OVERALL CONCLUSIONS 1.Convulsions caused by electrical shocks to
the brain are accompanied by alterations within the brain. Many of
the brain's natural protections are broken down. Mentioned in
particular are the massive rise in blood pressure, the breakdown of
cerebral auto regulation of blood flow, and the breakdown of the
blood-brain barrier.
2.Such changes can lead to alterations in brain chemistry and
physiology. The change most easily measured in humans is the
alteration of the EEG toward a form that is commonly recognized as
pathological.
3. Such changes are also associated in many studies with gross
pathology such as brain swelling (edema) and particularly brain
hemorrhages which lead to the irreversible death of neurons.
4. Such changes are also associated with persisting, probably
permanent amnesias for life events and experiences.
5. Such amnesias may only be detected when patients are
questioned in detail about their life histories before and following
the administration of shocks.
6. At all levels, from changes in blood pressure to losses in
memory, there is extreme variability. Losses can, however, be
catastrophic after only a few shocks.

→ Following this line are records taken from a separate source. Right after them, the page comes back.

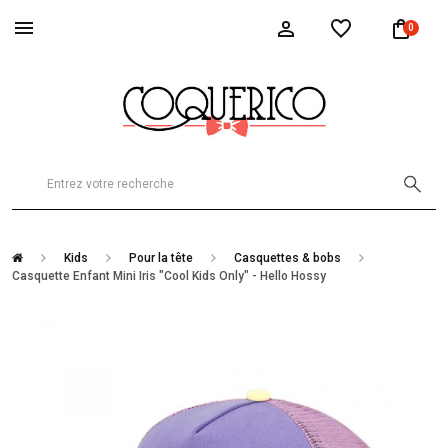
0
Kids
Pour la tête
Casquettes & bobs
Casquette Enfant Mini Iris "Cool Kids Only" - Hello Hossy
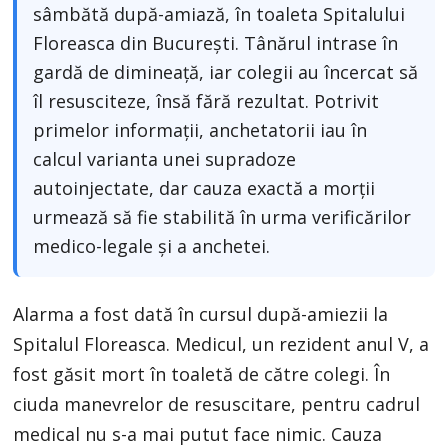
sâmbătă după-amiază, în toaleta Spitalului
Floreasca din București. Tânărul intrase în
gardă de dimineață, iar colegii au încercat să
îl resusciteze, însă fără rezultat. Potrivit
primelor informații, anchetatorii iau în
calcul varianta unei supradoze
autoinjectate, dar cauza exactă a morții
urmează să fie stabilită în urma verificărilor
medico-legale și a anchetei.
Alarma a fost dată în cursul după-amiezii la
Spitalul Floreasca. Medicul, un rezident anul V, a
fost găsit mort în toaletă de către colegi. În
ciuda manevrelor de resuscitare, pentru cadrul
medical nu s-a mai putut face nimic. Cauza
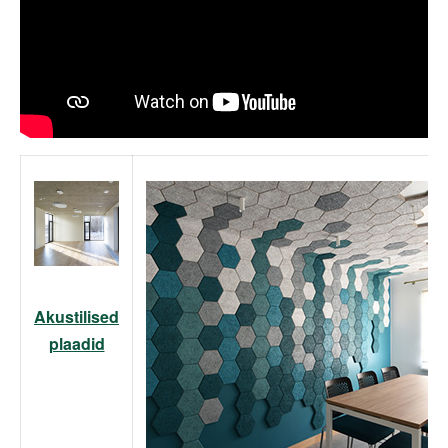
Akustilised
plaadid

In general, the younger and
healthier the animal or person, the less permanent damage may
result.
7. Such losses of memory can and do occur without any necessary
changes in overall intelligence as measured by a psychological test
and without any other detectable neurological abnormalities. This
finding is common not only with ECT but in brain damage accompanying
other kinds of insult such as trauma or toxicity.